Most disaster plans are about how to keep printing, not
how to actually cover a disaster in those early critical
hours.
So after Graniteville, with
nine dead, hundreds hospitalized, and thousands evacuated,
some for several weeks, let’s
look again at how to plan so that you’re ready when
the big one hits, a time you become critical to the public
and the public may be judging your performance most critically:
•
You are creating a cookbook. Your disaster coverage plan
should be detailed enough that anyone, from the publisher
to the ad clerk, could run your newsroom for long enough
to get reporters moving and senior editors in place. It’s
not just whom to call inside and outside the newsroom,
but simple things such as scanner codes and how to operate
the TVs to record live news conferences, etc. Who will
be in charge? Disasters always seem to strike when you
have your least experienced, skeleton staff.
•
Inventory your community. The airport is obvious. So is
that big chemical factory or refinery. After Graniteville,
rail lines are more noticeable. And there’s always
the weather. But what about pipelines? A nuclear plant?
Prison? Wildfire or forest fire? Have a port nearby? Military
base? Water plant that could be affected by a chemical
spill? High-rises (think fire)? Hospitals (think biological
agents)? Major power outage? Earthquake? Many more major
things can go wrong than it might appear at first. (For
instance, if you are in a city with high-rises, do you
have names and numbers for the management companies? Do
you know the major tenants in those buildings?)
•
It’s easy to say: “We’ll just call the
cops or the fire department.” But which one? There
are myriad federal law enforcement agencies, from the FBI
to the specialized forces at nuclear plants. Local law
enforcement and fire protection are usually Balkanized.
(South Carolina, for instance, has different agencies for
patrolling roads, enforcing trucking laws and doing major
investigations, and one county has two county-level police
forces.) Universities and railroads have their own police,
as do many airports. With lots of rural volunteer fire
departments, it’s a challenge. And you’d be
surprised at the number of small utilities in your area.
Sorting it out is one of the best things you can do in
advance.
•
Are health departments, environmental agencies, natural
resources departments, forestry commissions and emergency
preparedness likely to be involved? Know how to get someone
at the airport tower? At the Red Cross and Salvation Army
if there is an evacuation? And do you have phone numbers
for inside each hospital and likely evacuation center?
•
Make clear the first thing to do is verify what has happened.

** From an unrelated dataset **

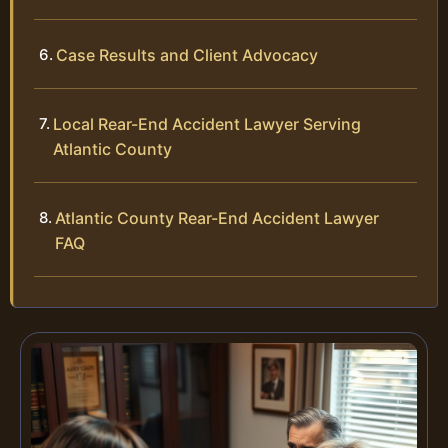
Case Results and Client Advocacy
Local Rear-End Accident Lawyer Serving
Atlantic County
Atlantic County Rear-End Accident Lawyer
FAQ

(It seems obvious, but too many staffs have been sent on
wild-goose chases because of a phone tip not immediately
checked.)
•
Just the same, stress that if there is doubt, get moving.

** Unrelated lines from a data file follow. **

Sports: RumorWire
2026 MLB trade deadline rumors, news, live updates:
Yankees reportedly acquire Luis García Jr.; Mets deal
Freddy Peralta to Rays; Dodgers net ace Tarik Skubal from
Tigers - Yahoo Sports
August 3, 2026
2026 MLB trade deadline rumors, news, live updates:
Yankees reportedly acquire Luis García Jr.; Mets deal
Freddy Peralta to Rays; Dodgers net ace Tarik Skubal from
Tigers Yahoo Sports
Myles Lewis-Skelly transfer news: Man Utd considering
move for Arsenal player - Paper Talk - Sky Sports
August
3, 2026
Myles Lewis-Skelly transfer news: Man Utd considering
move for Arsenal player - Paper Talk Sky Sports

Once the police lines are up, it’s a lot more difficult.
•
Put someone in charge – of the plan itself. You don’t
do this once and let it gather dust. The plan is a living
document to be kept fresh. It should be part of someone’s
job description. You’ll know you’ve done a
good job when reporters and editors reach for the plan
even when there isn’t a disaster because it’s
filled with such useful information.
Finally, go ahead; keep
it on computer – as long
as you have a backup paper copy and a second that travels
home with a key editor. If the power goes out, or you have
to evacuate, the computer version won’t be much good.